* Data extract
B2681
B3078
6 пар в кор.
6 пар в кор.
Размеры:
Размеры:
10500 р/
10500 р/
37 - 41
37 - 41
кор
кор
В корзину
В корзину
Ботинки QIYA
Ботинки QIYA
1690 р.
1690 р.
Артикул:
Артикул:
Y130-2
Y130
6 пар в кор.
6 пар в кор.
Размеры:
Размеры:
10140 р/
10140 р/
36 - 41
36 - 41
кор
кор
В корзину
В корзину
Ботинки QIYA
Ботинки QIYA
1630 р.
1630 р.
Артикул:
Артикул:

--

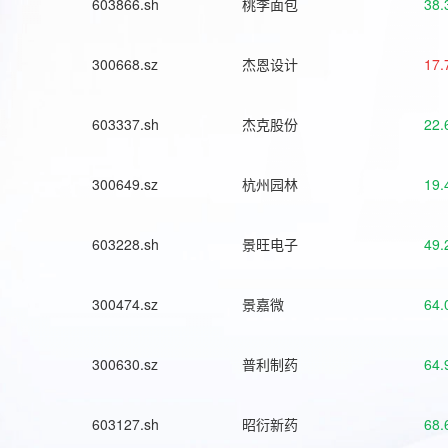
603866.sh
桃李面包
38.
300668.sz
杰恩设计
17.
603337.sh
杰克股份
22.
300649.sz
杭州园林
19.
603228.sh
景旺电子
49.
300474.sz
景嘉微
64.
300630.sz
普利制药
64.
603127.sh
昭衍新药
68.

---

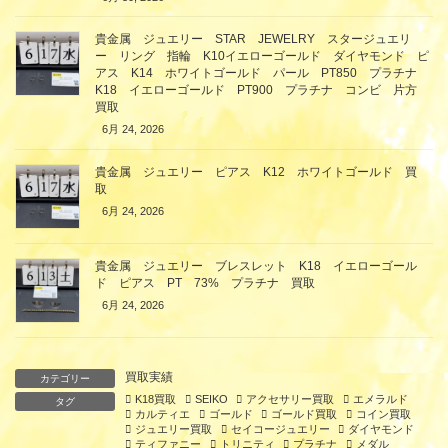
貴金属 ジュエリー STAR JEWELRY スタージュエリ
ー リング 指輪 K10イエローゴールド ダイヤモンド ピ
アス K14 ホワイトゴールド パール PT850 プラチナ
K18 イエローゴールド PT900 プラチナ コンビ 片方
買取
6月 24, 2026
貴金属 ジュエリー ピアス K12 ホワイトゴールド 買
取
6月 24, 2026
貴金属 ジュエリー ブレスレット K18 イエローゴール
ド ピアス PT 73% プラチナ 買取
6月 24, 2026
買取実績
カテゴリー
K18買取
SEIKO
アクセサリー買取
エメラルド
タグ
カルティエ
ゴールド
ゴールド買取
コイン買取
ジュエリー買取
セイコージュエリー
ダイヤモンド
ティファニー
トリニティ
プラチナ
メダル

* What is required
For each line in the material above that contains the string "ホワイトゴールド", make a copy.

* Output for this exercise
アス K14 ホワイトゴールド パール PT850 プラチナ
貴金属 ジュエリー ピアス K12 ホワイトゴールド 買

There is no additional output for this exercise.